* **Directions**
Make a tally of the lines in the records that include the string "femmes", and give only that number.

--------------------------------------------------

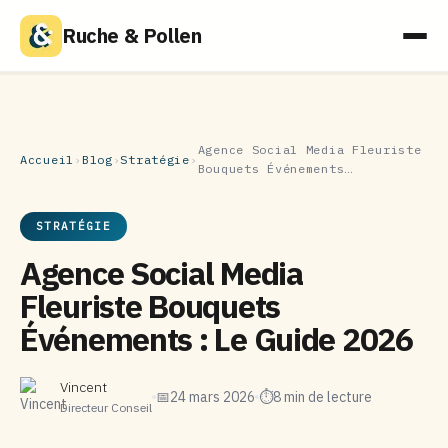
Ruche & Pollen
Agence Social Media Fleuriste
Accueil
›
Blog
›
Stratégie
›
Bouquets Événements…
STRATÉGIE
Agence Social Media
Fleuriste Bouquets
Événements : Le Guide 2026
Vincent
📅
24 mars 2026
⏱
8 min de lecture
Directeur Conseil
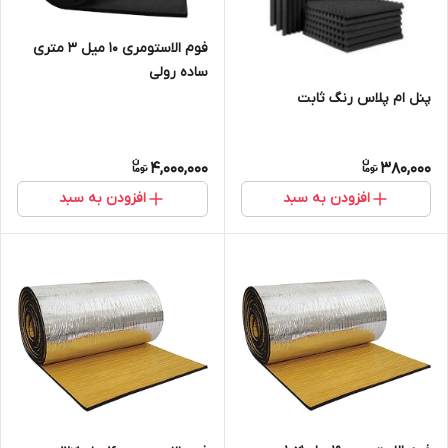
فوم الاستومری 10 میل ۳ متری
ساده رولی
پنل ام پلاس رنگ ثابت
4,000,000
380,000
افزودن به سبد
افزودن به سبد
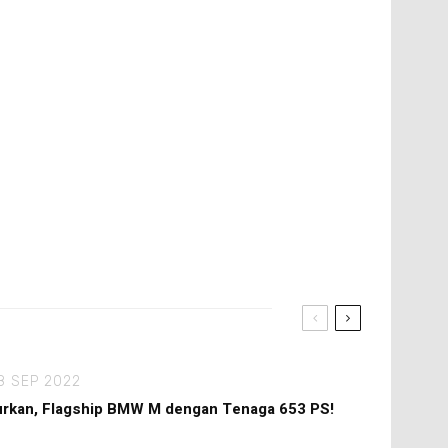
8 SEP 2022
rkan, Flagship BMW M dengan Tenaga 653 PS!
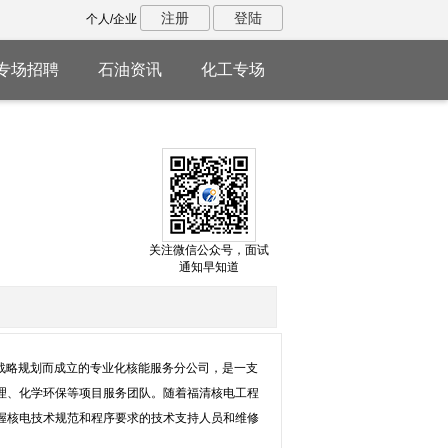
注册
登陆
个人/企业
专场招聘
石油资讯
化工专场
关注微信公众号，面试
通知早知道
的战略规划而成立的专业化核能服务分公司，是一支
理、化学环保等项目服务团队。随着福清核电工程
握核电技术规范和程序要求的技术支持人员和维修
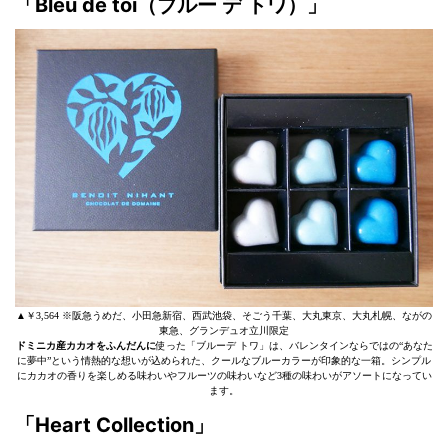
「Bleu de toi（ブルー デ トワ）」
▲￥3,564 ※阪急うめだ、小田急新宿、西武池袋、そごう千葉、大丸東京、大丸札幌、ながの
東急、グランデュオ立川限定
ドミニカ産カカオをふんだんに
使った「ブルーデ トワ」は、バレンタインならではの“あなた
に夢中”という情熱的な想いが込められた、クールなブルーカラーが印象的な一箱。シンプル
にカカオの香りを楽しめる味わいやフルーツの味わいなど3種の味わいがアソートになってい
ます。
「Heart Collection」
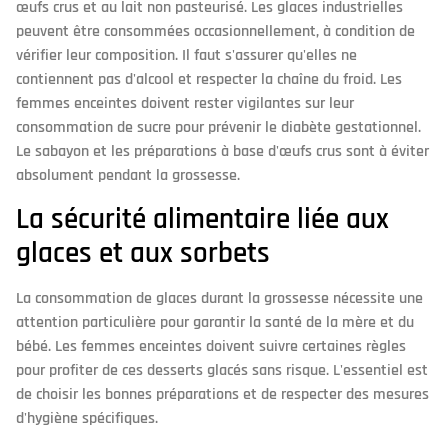
œufs crus et au lait non pasteurisé. Les glaces industrielles
peuvent être consommées occasionnellement, à condition de
vérifier leur composition. Il faut s'assurer qu'elles ne
contiennent pas d'alcool et respecter la chaîne du froid. Les
femmes enceintes doivent rester vigilantes sur leur
consommation de sucre pour prévenir le diabète gestationnel.
Le sabayon et les préparations à base d'œufs crus sont à éviter
absolument pendant la grossesse.
La sécurité alimentaire liée aux
glaces et aux sorbets
La consommation de glaces durant la grossesse nécessite une
attention particulière pour garantir la santé de la mère et du
bébé. Les femmes enceintes doivent suivre certaines règles
pour profiter de ces desserts glacés sans risque. L'essentiel est
de choisir les bonnes préparations et de respecter des mesures
d'hygiène spécifiques.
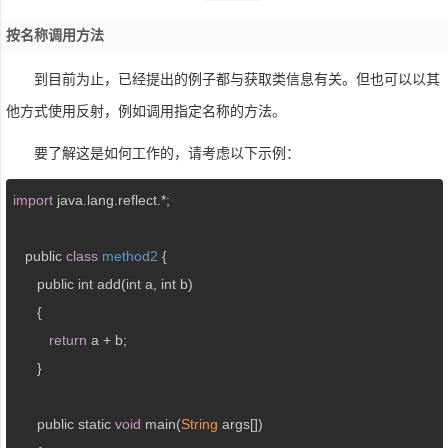
按名称调用方法
到目前为止，已经提出的例子都与获取类信息有关。但也可以以其
他方式使用反射，例如调用指定名称的方法。
要了解这是如何工作的，请考虑以下示例：
import
 java.lang.reflect.*;

   public 
class
method2
{

      public int add(int a, int b)

      {

return
 a + b;

      }

      public static 
void
 main(
String
 args[])
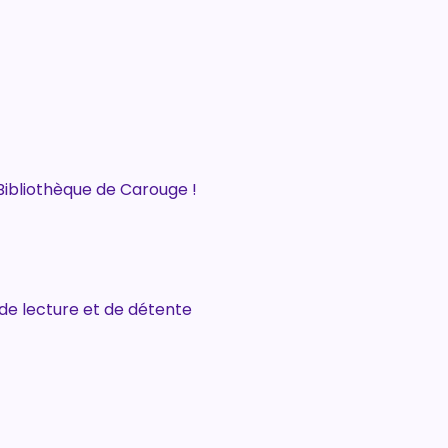
a Bibliothèque de Carouge !
 de lecture et de détente 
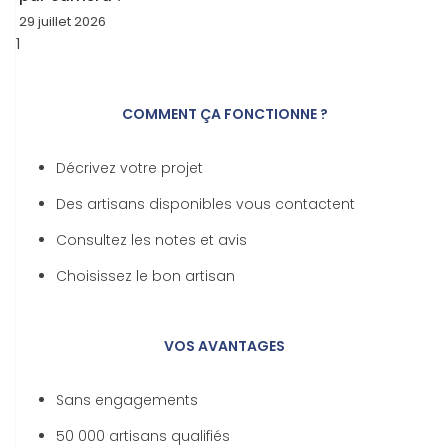
29 juillet 2026
COMMENT ÇA FONCTIONNE ?
Décrivez votre projet
Des artisans disponibles vous contactent
Consultez les notes et avis
Choisissez le bon artisan
VOS AVANTAGES
Sans engagements
50 000 artisans qualifiés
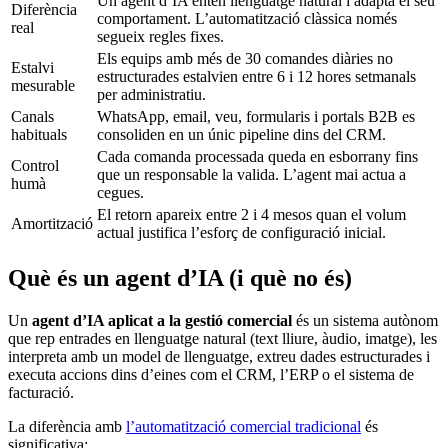
Un agent d’IA entén llenguatge natural i adapta el seu
Diferència
comportament. L’automatització clàssica només
real
segueix regles fixes.
Els equips amb més de 30 comandes diàries no
Estalvi
estructurades estalvien entre 6 i 12 hores setmanals
mesurable
per administratiu.
Canals
WhatsApp, email, veu, formularis i portals B2B es
habituals
consoliden en un únic pipeline dins del CRM.
Cada comanda processada queda en esborrany fins
Control
que un responsable la valida. L’agent mai actua a
humà
cegues.
El retorn apareix entre 2 i 4 mesos quan el volum
Amortització
actual justifica l’esforç de configuració inicial.
Què és un agent d’IA (i què no és)
Un
agent d’IA aplicat a la gestió comercial
és un sistema autònom
que rep entrades en llenguatge natural (text lliure, àudio, imatge), les
interpreta amb un model de llenguatge, extreu dades estructurades i
executa accions dins d’eines com el CRM, l’ERP o el sistema de
facturació.
La diferència amb
l’automatització comercial tradicional
és
significativa:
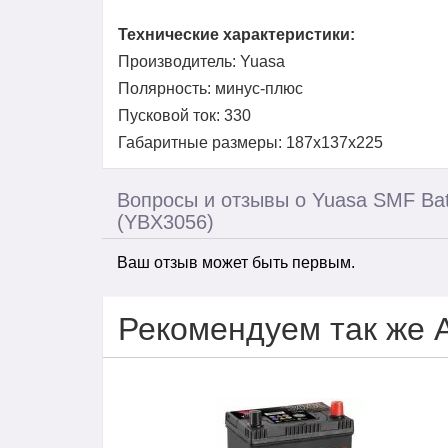
Технические характеристики:
Производитель: Yuasa
Полярность: минус-плюс
Пусковой ток: 330
Габаритные размеры: 187x137x225
Вопросы и отзывы о Yuasa SMF Bat
(YBX3056)
Ваш отзыв может быть первым.
Рекомендуем так же 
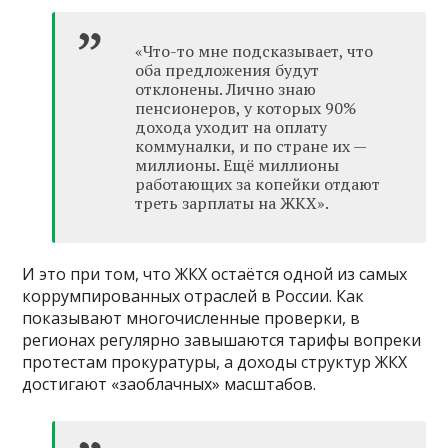
«Что-то мне подсказывает, что
оба предложения будут
отклонены. Лично знаю
пенсионеров, у которых 90%
дохода уходит на оплату
коммуналки, и по стране их —
миллионы. Ещё миллионы
работающих за копейки отдают
треть зарплаты на ЖКХ».
И это при том, что ЖКХ остаётся одной из самых
коррумпированных отраслей в России. Как
показывают многочисленные проверки, в
регионах регулярно завышаются тарифы вопреки
протестам прокуратуры, а доходы структур ЖКХ
достигают «заоблачных» масштабов.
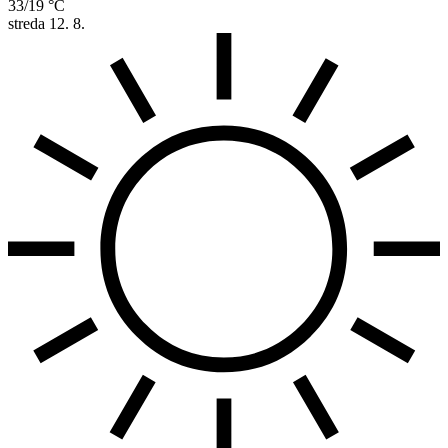
33/19 °C
streda
12. 8.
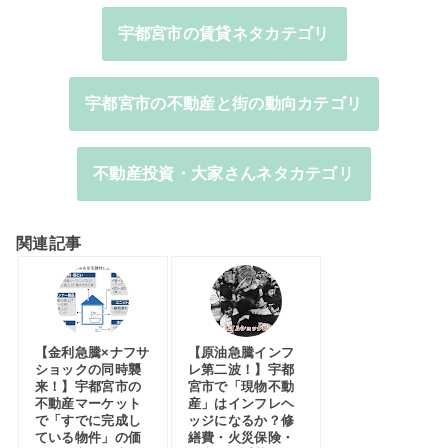
宇都宮市の賃貸ネタカテゴリ
宇都宮市の不動産と街の動向カテゴリ
不動産投資・大家さんネタカテゴリ
関連記事
【金利急騰×ナフサ
【原油急騰インフ
ショックの同時襲
レ第二波！】宇都
来！】宇都宮市の
宮市で「現物不動
不動産マーケット
産」はインフレヘ
で「すでに完成し
ッジになるか？修
ている物件」の価
繕費・火災保険・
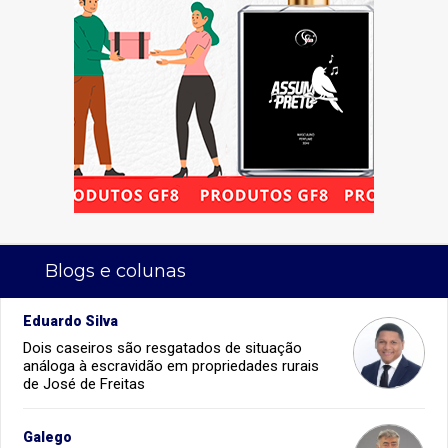
Blogs e colunas
Eduardo Silva
Dois caseiros são resgatados de situação
análoga à escravidão em propriedades rurais
de José de Freitas
Galego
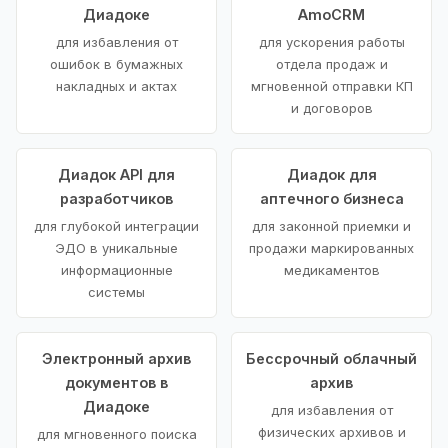
Диадоке
AmoCRM
для избавления от
для ускорения работы
ошибок в бумажных
отдела продаж и
накладных и актах
мгновенной отправки КП
и договоров
Диадок API для
Диадок для
разработчиков
аптечного бизнеса
для глубокой интеграции
для законной приемки и
ЭДО в уникальные
продажи маркированных
информационные
медикаментов
системы
Электронный архив
Бессрочный облачный
документов в
архив
Диадоке
для избавления от
физических архивов и
для мгновенного поиска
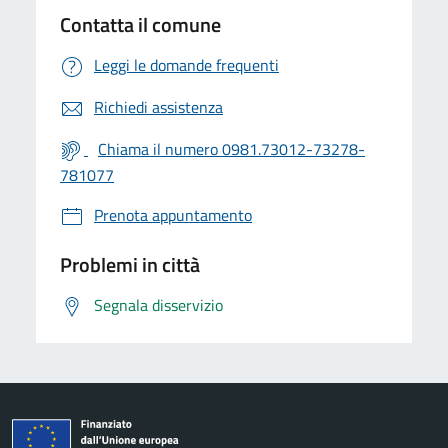
Contatta il comune
Leggi le domande frequenti
Richiedi assistenza
Chiama il numero 0981.73012-73278-
781077
Prenota appuntamento
Problemi in città
Segnala disservizio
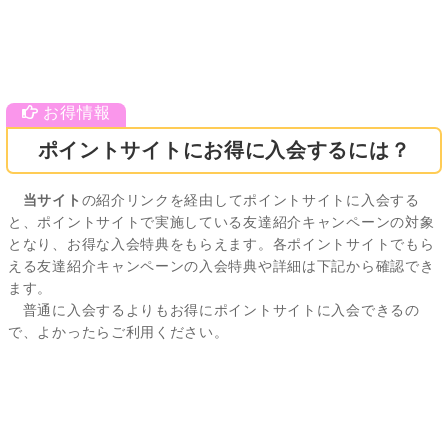
ポイントサイトにお得に入会するには？
当サイト
の紹介リンクを経由してポイントサイトに入会する
と、ポイントサイトで実施している友達紹介キャンペーンの対象
となり、お得な入会特典をもらえます。各ポイントサイトでもら
える友達紹介キャンペーンの入会特典や詳細は下記から確認でき
ます。
普通に入会するよりもお得にポイントサイトに入会できるの
で、よかったらご利用ください。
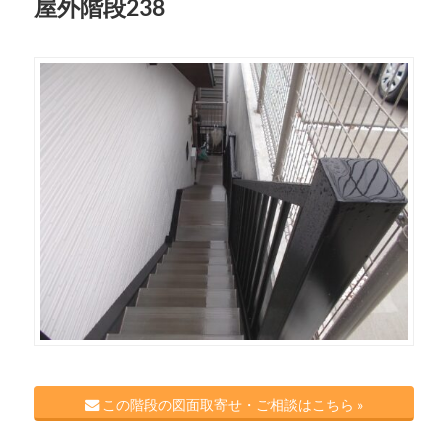
屋外階段238
この階段の図面取寄せ・ご相談はこちら »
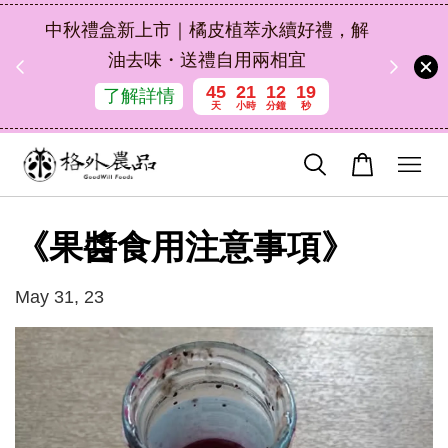
扣碼
中秋禮盒新上市｜橘皮植萃永續好禮，解
 現折
油去味・送禮自用兩相宜
45
21
12
18
了解詳情
天
小時
分鐘
秒
《果醬食用注意事項》
May 31, 23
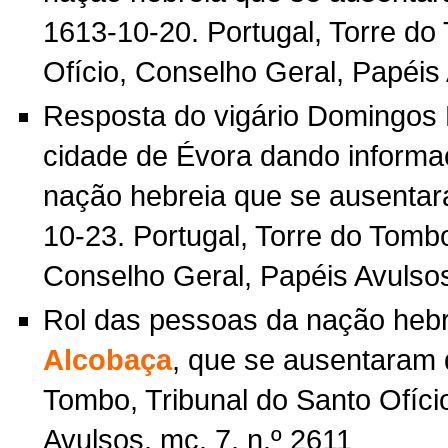
1613-10-20. Portugal, Torre do
Ofício, Conselho Geral, Papéis 
Resposta do vigário Domingos 
cidade de Évora dando informa
nação hebreia que se ausenta
10-23. Portugal, Torre do Tombo
Conselho Geral, Papéis Avulsos
Rol das pessoas da nação hebr
Alcobaça
, que se ausentaram d
Tombo, Tribunal do Santo Ofíci
Avulsos, mç. 7, n.º 2611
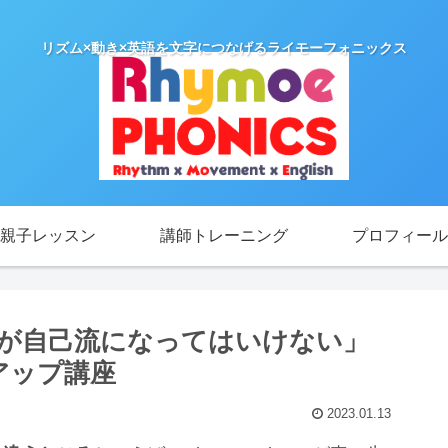
リズム×動き×英語を文字につなげるライモーフォニックス
親子レッスン
講師トレーニング
プロフィール
が自己流になってはいけない」
ュアップ講座
2023.01.13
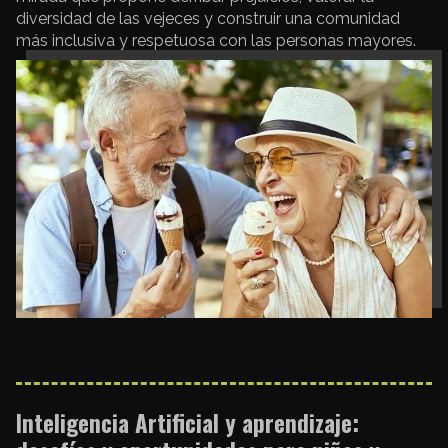
diversidad de las vejeces y construir una comunidad
más inclusiva y respetuosa con las personas mayores.
Inteligencia Artificial y aprendizaje:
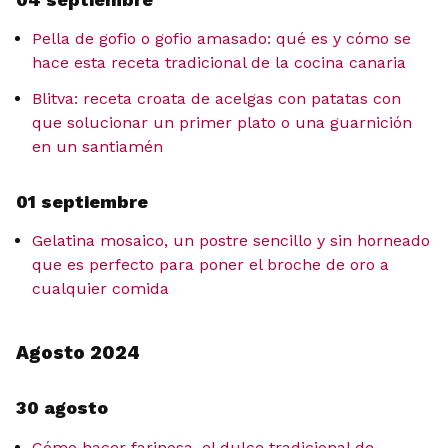
Pella de gofio o gofio amasado: qué es y cómo se
hace esta receta tradicional de la cocina canaria
Blitva: receta croata de acelgas con patatas con
que solucionar un primer plato o una guarnición
en un santiamén
01 septiembre
Gelatina mosaico, un postre sencillo y sin horneado
que es perfecto para poner el broche de oro a
cualquier comida
Agosto 2024
30 agosto
Cómo hacer farinosa, el dulce tradicional de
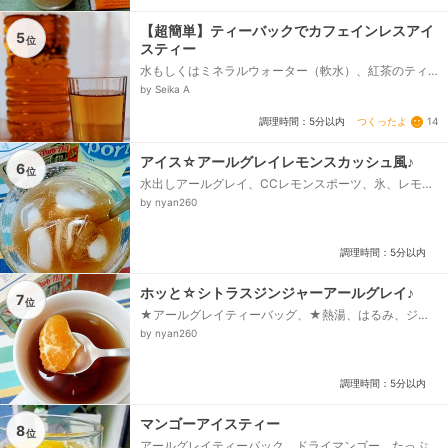
【超簡単】ティーバックでカフェインレスアイ
5
位
スティー
水もしくはミネラルウォーター（軟水）、紅茶のティ
ーパック
by Seika A
つくったよ
14
調理時間：5分以内
アイス☆アールグレイレモンスカッシュ風♪
6
位
水出しアールグレイ、CCレモンスポーツ、氷、レモン
汁、はちみつ
by nyan260
調理時間：5分以内
ホッと☆シトラスジンジャーアールグレイ♪
7
位
★アールグレイティーバッグ、★熱湯、はるみ、ジン
ジャーシロップ
by nyan260
調理時間：5分以内
マンゴーアイスティー
8
位
アールグレイティーパック、ドライマンゴー、たっぷ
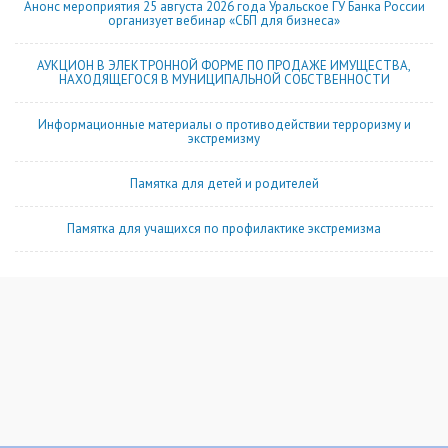
Анонс мероприятия 25 августа 2026 года Уральское ГУ Банка России
организует вебинар «СБП для бизнеса»
АУКЦИОН В ЭЛЕКТРОННОЙ ФОРМЕ ПО ПРОДАЖЕ ИМУЩЕСТВА,
НАХОДЯЩЕГОСЯ В МУНИЦИПАЛЬНОЙ СОБСТВЕННОСТИ
Информационные материалы о противодействии терроризму и
экстремизму
Памятка для детей и родителей
Памятка для учащихся по профилактике экстремизма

--------------------------------------------------

* **Answer box**
2